There was a lack of sex in the movie, which I was happy about sitting next to my mother while watching it, but I was also disappointed that they took away that emotional dynamic from the viewers. Like I said earlier, it makes the story more fairytale like (well more Hollywood), and I didn’t mind not seeing the scenes. But I would have liked to have seen that passion in other ways.

The violence was toned down, possibly to ensure a friendlier rating. The scenes where Henry finds himself in trouble were brief. And the incident with the boy from school was completely removed – let’s face it, threatening a teenager with a gun in a movie would not go down well with everyone.

Confronting Content

The Book

The ex, the alcohol, the amputation were some of the most confronting parts of the book. Henry is in self destruction mode when he and Clare’s times get ready to align. He doesn’t know that his love is waiting for him. Just as Gomez highlighted the human flaws in Clare, Ingrid and his alcohol self-medication highlighted them in Henry. The two of them were on a downward spiral together, but Clare pulled Henry out of it. He knew everything was going to be okay because Clare knew it. But Ingrid just knew she had lot him.

One of the hardest parts of the book for me to deal with was the loss of Henry’s feet. I was still hoping for a happily ever after, despite the dark foreshadowing earlier in the book. The impact on their relationship and the implication on Henry’s time travel, and him ultimately witnessing Ingrid’s suicide, grounded the reader in the truth – this is a great love story, but it is not a fairytale love.

The Movie

Some lipstick is the only evidence of Ingrid. Like the Gomez/Clare saga, this has been erase to keep the focus on Henry and Clare. The only evidence of his alcohol issues comes more from his conversations with his father. I would have liked to have seen the self-destructive Henry.
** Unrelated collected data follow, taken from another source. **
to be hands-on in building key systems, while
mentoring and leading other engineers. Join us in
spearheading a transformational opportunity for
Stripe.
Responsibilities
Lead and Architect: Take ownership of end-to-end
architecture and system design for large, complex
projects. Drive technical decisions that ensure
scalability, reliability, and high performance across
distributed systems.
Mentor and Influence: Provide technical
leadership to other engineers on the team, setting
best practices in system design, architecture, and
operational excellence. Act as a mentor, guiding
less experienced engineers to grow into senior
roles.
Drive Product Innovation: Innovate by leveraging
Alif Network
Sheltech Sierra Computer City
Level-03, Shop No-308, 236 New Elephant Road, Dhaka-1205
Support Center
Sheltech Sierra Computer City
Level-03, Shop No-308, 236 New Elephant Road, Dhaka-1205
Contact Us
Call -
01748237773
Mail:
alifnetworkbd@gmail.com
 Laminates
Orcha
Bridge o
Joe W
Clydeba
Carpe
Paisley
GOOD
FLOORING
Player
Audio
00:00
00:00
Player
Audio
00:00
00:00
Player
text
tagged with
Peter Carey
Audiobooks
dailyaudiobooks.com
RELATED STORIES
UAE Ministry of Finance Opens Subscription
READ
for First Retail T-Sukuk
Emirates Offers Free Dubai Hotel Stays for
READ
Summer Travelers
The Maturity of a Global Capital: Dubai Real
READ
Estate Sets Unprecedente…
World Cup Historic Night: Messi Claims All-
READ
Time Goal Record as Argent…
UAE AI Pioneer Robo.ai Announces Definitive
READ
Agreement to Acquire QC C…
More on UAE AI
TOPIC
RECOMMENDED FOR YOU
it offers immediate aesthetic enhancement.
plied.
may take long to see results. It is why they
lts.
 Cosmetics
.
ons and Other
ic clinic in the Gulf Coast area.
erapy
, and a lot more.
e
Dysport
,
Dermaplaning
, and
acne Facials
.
I really liked how they dealt with the frostbite in the movie. The important thing was that he was immobile and he didn’t have to lose his feet to achieve that. The results were just as powerful.

Overall

I equally enjoyed the book and the movie, each for very different reasons. I preferred the book over the movie in a lot of ways, but I got something out of the movie that I just didn’t get in the book – knowing and waiting for a loved one to die. Maybe it’s because I read the book before Dad died of cancer (I possibly read it before he was diagnosed). But I felt this kinship with the movie on this. The heartache of Alba and Clare knowing that his death is coming is an agonising wait. If I reread the book know, I would probably feel this too. But I saw the looks on their faces in my family in the lead-up to my father’s death.

The ending of the movie also gave more hope than the book, which I won’t spoil here just in case you haven’t read/watched it (I know, I know – I’ve already given it away that he died). The endings are so very different for what they imply and I found more hope in the movie ending, but more true love in the book ending.

In movie form and book form, Henry and Clare go down as one of my favourite couples of all time. Thank you Audrey Niffienegger!